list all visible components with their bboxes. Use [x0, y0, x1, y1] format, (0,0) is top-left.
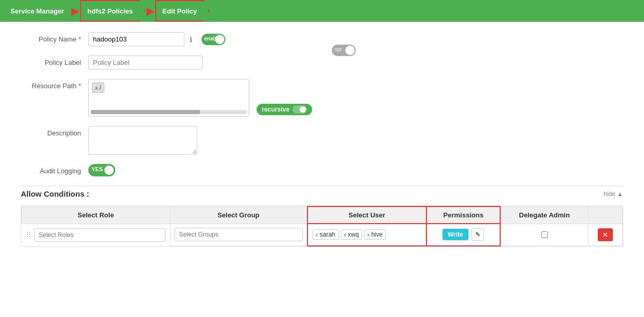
- main-content: Policy Name * ℹ enabled: [0, 22, 644, 317]
- tag-remove-icon[interactable]: x: [95, 85, 98, 91]
- policy-name-label: Policy Name *: [21, 32, 88, 43]
- info-icon[interactable]: ℹ: [190, 35, 192, 44]
- user-tag-hive-label: hive: [371, 231, 383, 238]
- drag-handle-icon[interactable]: ⠿: [26, 231, 31, 239]
- audit-logging-label: Audit Logging: [21, 164, 88, 175]
- delete-cell: ✕: [588, 224, 623, 246]
- policy-label-row: Policy Label: [21, 56, 623, 70]
- description-textarea[interactable]: [88, 126, 197, 155]
- resource-path-tag: x /: [92, 82, 104, 93]
- conditions-table-wrap: Select Role Select Group Select User Per…: [21, 205, 623, 247]
- nav-bar: Service Manager ▶ hdfs2 Policies ▶ Edit …: [0, 0, 644, 22]
- user-tag-sarah-label: sarah: [320, 231, 336, 238]
- user-tag-hive-remove[interactable]: x: [367, 232, 370, 238]
- user-tag-hive: x hive: [364, 229, 386, 240]
- policy-name-row: Policy Name * ℹ enabled: [21, 32, 623, 46]
- delegate-admin-checkbox[interactable]: [541, 231, 548, 238]
- table-row: ⠿ x sarah x: [22, 224, 623, 246]
- conditions-table: Select Role Select Group Select User Per…: [21, 206, 623, 246]
- audit-toggle-wrap: YES: [88, 164, 115, 176]
- policy-label-input[interactable]: [88, 56, 203, 70]
- breadcrumb-hdfs2[interactable]: hdfs2 Policies: [80, 0, 145, 22]
- nor-label: nor: [334, 47, 342, 52]
- col-header-permissions: Permissions: [426, 206, 500, 224]
- select-roles-input[interactable]: [34, 228, 166, 242]
- select-group-cell: [170, 224, 307, 246]
- chevron-icon-1: ▶: [71, 6, 79, 16]
- permissions-cell: Write ✎: [426, 224, 500, 246]
- edit-permissions-button[interactable]: ✎: [472, 228, 484, 241]
- hide-link[interactable]: hide ▲: [603, 190, 623, 198]
- enabled-toggle[interactable]: enabled: [202, 34, 225, 45]
- brand-label[interactable]: Service Manager: [4, 0, 70, 22]
- scroll-bar[interactable]: [91, 110, 247, 114]
- col-header-select-group: Select Group: [170, 206, 307, 224]
- select-groups-input[interactable]: [175, 228, 303, 241]
- resource-path-container[interactable]: x /: [88, 79, 249, 117]
- policy-label-label: Policy Label: [21, 56, 88, 66]
- user-tag-xwq-label: xwq: [348, 231, 359, 238]
- allow-conditions-title: Allow Conditions :: [21, 189, 89, 198]
- description-label: Description: [21, 126, 88, 137]
- allow-conditions-header: Allow Conditions : hide ▲: [21, 186, 623, 198]
- audit-logging-row: Audit Logging YES: [21, 164, 623, 176]
- audit-yes-label: YES: [91, 166, 103, 172]
- resource-path-row: Resource Path * x / recursive: [21, 79, 623, 117]
- drag-and-role-cell: ⠿: [22, 224, 170, 246]
- delete-icon: ✕: [602, 231, 608, 239]
- user-tag-sarah: x sarah: [313, 229, 339, 240]
- required-marker: *: [78, 35, 81, 43]
- resource-required-marker: *: [78, 82, 81, 90]
- edit-icon: ✎: [475, 231, 480, 238]
- description-row: Description: [21, 126, 623, 155]
- enabled-label: enabled: [204, 36, 224, 42]
- col-header-action: [588, 206, 623, 224]
- delete-row-button[interactable]: ✕: [598, 228, 613, 241]
- write-button[interactable]: Write: [442, 229, 468, 240]
- col-header-delegate-admin: Delegate Admin: [500, 206, 588, 224]
- user-tag-xwq-remove[interactable]: x: [344, 232, 346, 238]
- chevron-icon-2: ▶: [146, 6, 154, 16]
- recursive-toggle-wrap[interactable]: recursive: [257, 104, 312, 115]
- breadcrumb-edit-policy[interactable]: Edit Policy: [155, 0, 209, 22]
- user-tag-xwq: x xwq: [341, 229, 362, 240]
- delegate-admin-cell: [500, 224, 588, 246]
- policy-name-input[interactable]: [88, 32, 184, 46]
- enabled-toggle-wrap: enabled: [202, 34, 225, 45]
- user-tag-sarah-remove[interactable]: x: [316, 232, 318, 238]
- nor-toggle[interactable]: nor: [332, 45, 356, 56]
- col-header-select-role: Select Role: [22, 206, 170, 224]
- audit-toggle[interactable]: YES: [88, 164, 115, 176]
- recursive-label: recursive: [262, 106, 289, 113]
- col-header-select-user: Select User: [307, 206, 427, 224]
- select-user-cell: x sarah x xwq x hive: [307, 224, 427, 246]
- tag-value: /: [100, 84, 101, 91]
- resource-path-label: Resource Path *: [21, 79, 88, 90]
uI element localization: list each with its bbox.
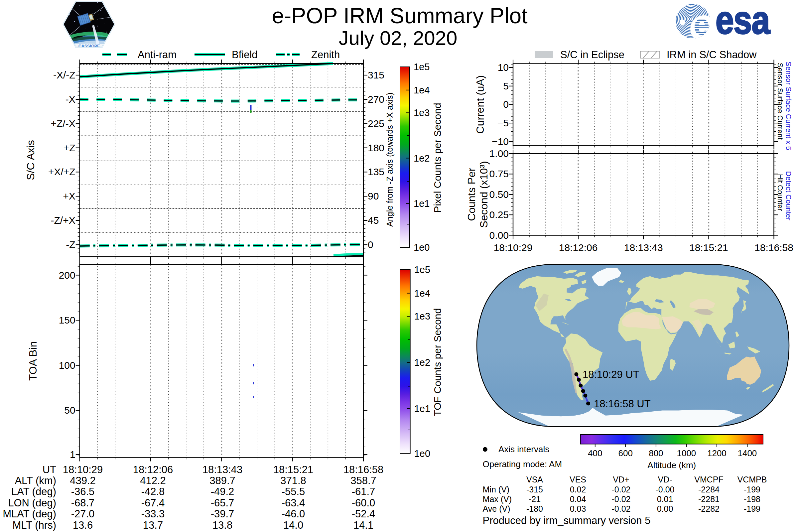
svg-text:1e0: 1e0 [414, 448, 430, 459]
svg-text:-2284: -2284 [698, 485, 720, 494]
svg-text:1400: 1400 [738, 448, 757, 458]
svg-text:Ave (V): Ave (V) [483, 504, 510, 513]
svg-text:1e0: 1e0 [414, 242, 430, 253]
svg-text:1e1: 1e1 [414, 198, 430, 209]
svg-text:-27.0: -27.0 [71, 508, 95, 520]
svg-text:1e2: 1e2 [414, 357, 430, 368]
svg-text:5: 5 [503, 80, 509, 92]
svg-text:0.00: 0.00 [490, 230, 509, 241]
svg-text:UT: UT [42, 464, 56, 475]
svg-text:-52.4: -52.4 [352, 508, 375, 520]
svg-text:0.25: 0.25 [490, 209, 509, 220]
svg-text:S/C Axis: S/C Axis [25, 140, 37, 180]
svg-text:-55.5: -55.5 [282, 486, 305, 497]
svg-text:Min (V): Min (V) [483, 485, 510, 494]
svg-text:225: 225 [368, 118, 384, 129]
svg-text:Produced by irm_summary versio: Produced by irm_summary version 5 [483, 515, 651, 526]
svg-text:-36.5: -36.5 [71, 486, 95, 497]
svg-text:Second (x10³): Second (x10³) [478, 161, 490, 228]
svg-text:VD+: VD+ [613, 475, 629, 484]
svg-text:-61.7: -61.7 [352, 486, 375, 497]
svg-text:0: 0 [368, 239, 374, 250]
svg-text:439.2: 439.2 [70, 475, 96, 487]
svg-text:1e3: 1e3 [414, 311, 430, 322]
svg-text:MLT (hrs): MLT (hrs) [13, 519, 56, 531]
svg-text:+Z: +Z [63, 142, 75, 153]
svg-text:100: 100 [59, 360, 75, 371]
svg-text:14.1: 14.1 [354, 519, 374, 531]
svg-text:Zenith: Zenith [311, 49, 340, 60]
svg-text:Operating mode: AM: Operating mode: AM [483, 459, 562, 469]
svg-text:-0.02: -0.02 [612, 494, 631, 504]
svg-text:+Z/-X: +Z/-X [51, 118, 75, 129]
svg-text:Current (uA): Current (uA) [474, 75, 486, 134]
svg-text:esa: esa [716, 0, 771, 42]
svg-text:0.04: 0.04 [570, 494, 586, 504]
svg-text:TOF Counts per Second: TOF Counts per Second [432, 308, 443, 416]
svg-text:18:16:58: 18:16:58 [755, 242, 793, 253]
svg-text:-2282: -2282 [698, 504, 720, 513]
svg-text:18:10:29: 18:10:29 [63, 464, 103, 475]
svg-text:90: 90 [368, 191, 379, 202]
svg-text:Anti-ram: Anti-ram [138, 49, 176, 60]
svg-text:10: 10 [498, 62, 509, 73]
svg-text:0.02: 0.02 [570, 485, 586, 494]
svg-text:389.7: 389.7 [209, 475, 235, 487]
svg-text:July 02, 2020: July 02, 2020 [339, 27, 457, 49]
svg-text:315: 315 [368, 70, 384, 80]
svg-text:-39.7: -39.7 [211, 508, 234, 520]
svg-text:-2281: -2281 [698, 494, 720, 504]
svg-text:18:12:06: 18:12:06 [133, 464, 173, 475]
svg-text:45: 45 [368, 215, 379, 226]
svg-text:VSA: VSA [526, 475, 543, 484]
svg-text:18:10:29 UT: 18:10:29 UT [583, 369, 640, 380]
svg-text:-198: -198 [744, 494, 760, 504]
svg-text:-63.4: -63.4 [282, 497, 305, 509]
svg-text:13.7: 13.7 [143, 519, 163, 531]
svg-text:VD-: VD- [658, 475, 672, 484]
svg-text:-Z: -Z [66, 239, 75, 250]
svg-text:-Z/+X: -Z/+X [51, 215, 75, 226]
svg-text:-68.7: -68.7 [71, 497, 95, 509]
svg-text:Detect Counter: Detect Counter [784, 171, 793, 221]
svg-text:-46.0: -46.0 [282, 508, 305, 520]
svg-text:S/C in Eclipse: S/C in Eclipse [560, 49, 624, 60]
svg-text:1.00: 1.00 [490, 148, 509, 159]
svg-text:LAT (deg): LAT (deg) [11, 486, 56, 497]
svg-text:-X: -X [65, 94, 75, 105]
svg-text:-199: -199 [744, 504, 760, 513]
svg-text:0.01: 0.01 [657, 494, 673, 504]
svg-text:-0.02: -0.02 [612, 504, 631, 513]
svg-text:-0.00: -0.00 [656, 485, 674, 494]
svg-text:0.03: 0.03 [570, 504, 586, 513]
svg-text:-60.0: -60.0 [352, 497, 375, 509]
svg-text:Altitude (km): Altitude (km) [647, 460, 696, 470]
svg-text:18:15:21: 18:15:21 [273, 464, 314, 475]
svg-text:Max (V): Max (V) [483, 494, 512, 504]
svg-text:Bfield: Bfield [232, 49, 258, 60]
svg-text:+X/+Z: +X/+Z [48, 166, 75, 177]
svg-text:MLAT (deg): MLAT (deg) [3, 508, 56, 520]
svg-text:0.00: 0.00 [657, 504, 673, 513]
svg-text:ALT (km): ALT (km) [15, 475, 56, 487]
svg-text:Axis intervals: Axis intervals [498, 444, 549, 454]
svg-text:358.7: 358.7 [350, 475, 376, 487]
svg-text:13.8: 13.8 [212, 519, 232, 531]
svg-text:1e4: 1e4 [414, 288, 430, 299]
svg-text:1000: 1000 [677, 448, 696, 458]
svg-text:VMCPF: VMCPF [694, 475, 723, 484]
svg-text:−10: −10 [492, 136, 509, 147]
svg-text:TOA Bin: TOA Bin [27, 341, 39, 381]
svg-text:VCMPB: VCMPB [738, 475, 767, 484]
svg-text:+X: +X [63, 191, 75, 202]
svg-text:200: 200 [59, 270, 75, 281]
svg-text:-33.3: -33.3 [141, 508, 165, 520]
svg-text:0.75: 0.75 [490, 168, 509, 179]
svg-text:13.6: 13.6 [73, 519, 93, 531]
svg-text:-21: -21 [529, 494, 540, 504]
svg-text:-180: -180 [526, 504, 543, 513]
svg-text:412.2: 412.2 [140, 475, 166, 487]
svg-text:270: 270 [368, 94, 384, 105]
svg-text:-67.4: -67.4 [141, 497, 165, 509]
svg-text:400: 400 [588, 448, 602, 458]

* * *

**About this task**
For the word "hide", count the lines of the records that contain it and give only the number.

**Task response**
2